[Stored items]

--------------------------------

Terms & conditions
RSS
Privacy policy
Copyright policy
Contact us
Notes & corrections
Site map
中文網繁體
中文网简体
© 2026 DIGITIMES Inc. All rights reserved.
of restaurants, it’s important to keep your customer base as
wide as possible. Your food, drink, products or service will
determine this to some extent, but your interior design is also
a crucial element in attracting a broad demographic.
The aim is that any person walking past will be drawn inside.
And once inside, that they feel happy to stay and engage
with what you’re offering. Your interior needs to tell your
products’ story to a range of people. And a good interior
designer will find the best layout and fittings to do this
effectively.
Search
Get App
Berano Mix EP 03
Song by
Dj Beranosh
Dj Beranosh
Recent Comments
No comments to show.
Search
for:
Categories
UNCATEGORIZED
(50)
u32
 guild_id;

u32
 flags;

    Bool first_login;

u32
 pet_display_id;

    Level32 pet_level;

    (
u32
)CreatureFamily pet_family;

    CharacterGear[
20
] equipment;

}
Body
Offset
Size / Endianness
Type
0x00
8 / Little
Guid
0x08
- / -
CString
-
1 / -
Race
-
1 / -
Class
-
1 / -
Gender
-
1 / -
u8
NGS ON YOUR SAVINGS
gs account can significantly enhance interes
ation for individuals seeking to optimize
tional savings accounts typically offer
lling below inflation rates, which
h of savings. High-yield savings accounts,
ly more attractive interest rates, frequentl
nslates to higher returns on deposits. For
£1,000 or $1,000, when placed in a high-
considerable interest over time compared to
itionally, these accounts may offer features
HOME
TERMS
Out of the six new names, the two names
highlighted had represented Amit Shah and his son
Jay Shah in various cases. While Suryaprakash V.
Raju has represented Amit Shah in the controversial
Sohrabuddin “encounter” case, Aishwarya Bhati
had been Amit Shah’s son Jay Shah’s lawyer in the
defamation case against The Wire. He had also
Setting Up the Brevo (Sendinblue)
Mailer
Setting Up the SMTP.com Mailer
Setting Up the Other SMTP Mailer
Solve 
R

--------------------------------

Look through the entries above and quote exactly the lines from the line with "of restaurants, it’s" to the line with "NGS ON YOUR SAVINGS", counting both of those lines.

ANSWER FOR THE TASK:
of restaurants, it’s important to keep your customer base as
wide as possible. Your food, drink, products or service will
determine this to some extent, but your interior design is also
a crucial element in attracting a broad demographic.
The aim is that any person walking past will be drawn inside.
And once inside, that they feel happy to stay and engage
with what you’re offering. Your interior needs to tell your
products’ story to a range of people. And a good interior
designer will find the best layout and fittings to do this
effectively.
Search
Get App
Berano Mix EP 03
Song by
Dj Beranosh
Dj Beranosh
Recent Comments
No comments to show.
Search
for:
Categories
UNCATEGORIZED
(50)
u32
 guild_id;

u32
 flags;

    Bool first_login;

u32
 pet_display_id;

    Level32 pet_level;

    (
u32
)CreatureFamily pet_family;

    CharacterGear[
20
] equipment;

}
Body
Offset
Size / Endianness
Type
0x00
8 / Little
Guid
0x08
- / -
CString
-
1 / -
Race
-
1 / -
Class
-
1 / -
Gender
-
1 / -
u8
NGS ON YOUR SAVINGS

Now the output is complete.